If C-level executives aren’t taking the long view and making decisions from that perspective, then the efforts of those involved in risk management or sustainability teams are unlikely to succeed. The Ernst & Young/GreenBiz study (mentioned earlier) concluded that “the ‘tone from the top’ is key to heightened awareness and preparedness for sustainability risks.” The report also noted that it’s really up to businesses to do something because “governments and multilateral institutions aren’t playing a key role in corporate sustainability agendas.” The report also concluded that “sustainability concerns now include increased risk and proximity of natural resource shortages.” Even so, “corporate risk response is not well paired to the scale of sustainability challenges.” Trexler and Kosloff recommend taking six steps to improve climate change adaptation planning:
- “Assess corporate vulnerability to climate change hazards, emphasizing the need to take a ‘broad brush’ approach to quantifying business vulnerabilities, focusing on those aspects of operations, investments and supply chains where vulnerability is most evident. …
- “Understand what, if anything, is already happening. Once important vulnerabilities are identified, compare recent and more historic trends in those variables to see whether relevant conditions are already changing. …
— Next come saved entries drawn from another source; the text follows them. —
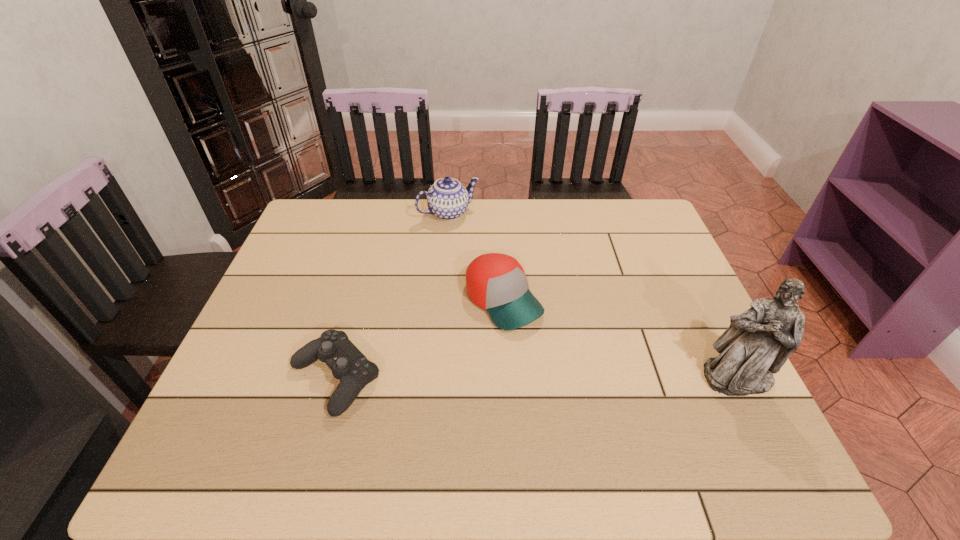 I want to click on vacant region located at the brim of the second farthest object, so [605, 415].

The image size is (960, 540). Identify the location of free space located 0.120m at the brim of the second farthest object. (559, 364).

The width and height of the screenshot is (960, 540). What are the coordinates of `vacant area situated at the spout of the second tallest object` in the screenshot? It's located at (500, 274).

You are a GUI agent. You are given a task and a screenshot of the screen. Output one action in this format:
    pyautogui.click(x=<x>, y=<y>)
    Task: Click on the vacant space positioned 0.150m at the spout of the second tallest object
    
    Given the screenshot: What is the action you would take?
    pyautogui.click(x=483, y=252)

Identify the location of vacant position located at the spout of the second tallest object. The image size is (960, 540). (471, 237).

At what (x,y) coordinates should I click in order to perform the action: click on object that is at the far edge. Please return your answer as a coordinate pair (x, y). This screenshot has width=960, height=540. Looking at the image, I should click on (447, 198).

Identify the location of control that is positioned at the near edge. Image resolution: width=960 pixels, height=540 pixels. (348, 364).

The width and height of the screenshot is (960, 540). Identify the location of figurine located in the near edge section of the desktop. (758, 342).

At what (x,y) coordinates should I click in order to perform the action: click on object present at the left edge. Please return your answer as a coordinate pair (x, y). This screenshot has height=540, width=960. Looking at the image, I should click on (348, 364).

Identify the location of object that is positioned at the right edge. Image resolution: width=960 pixels, height=540 pixels. (758, 342).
- “Assess corporate exposure to climate change hazards forecasted to occur over a business-relevant timeframe, casting a wide net over corporate operations, investment decisions and supply chains. …
- “Revisit corporate vulnerability to climate change hazards based on the earlier steps, again emphasizing the need to take a ‘broad brush’ approach to quantifying business vulnerabilities, focusing on those aspects of operations, investments and supply chains where exposure was judged to be real.
- “Structure business risk hypotheses around climate hazards for which vulnerability is judged to be potentially material. A company may conclude its vulnerability to changes in extreme summer temperatures could be business material given the nature of its work and workforce. …
- “Update hypotheses as well as exposure and vulnerability estimates.”
Pierre Mitchell writes, “The bigger story is that even after all the repeated adverse events in the supply chain, companies still seem to struggle with how to reduce supply risk and increase supply resiliency/integrity with limited budgets. It’s not easy. But even though risks continue to proliferate within our increasingly global, interconnected, digitized, and outsourced supply chains, I wonder whether the media fatigue surrounding these events de-sensitize management to the risks.” [“Bird Flu 2.0 – Inoculate Your Supply Base Against Supply Chain Risk,” Spend Matters, 15 April 2013] Climate change is certainly a subject that many people are tired of reading about. But media fatigue doesn’t change reality. As we look forward to the decades ahead, risk management and sustainability are topics that are only going to become more entangled.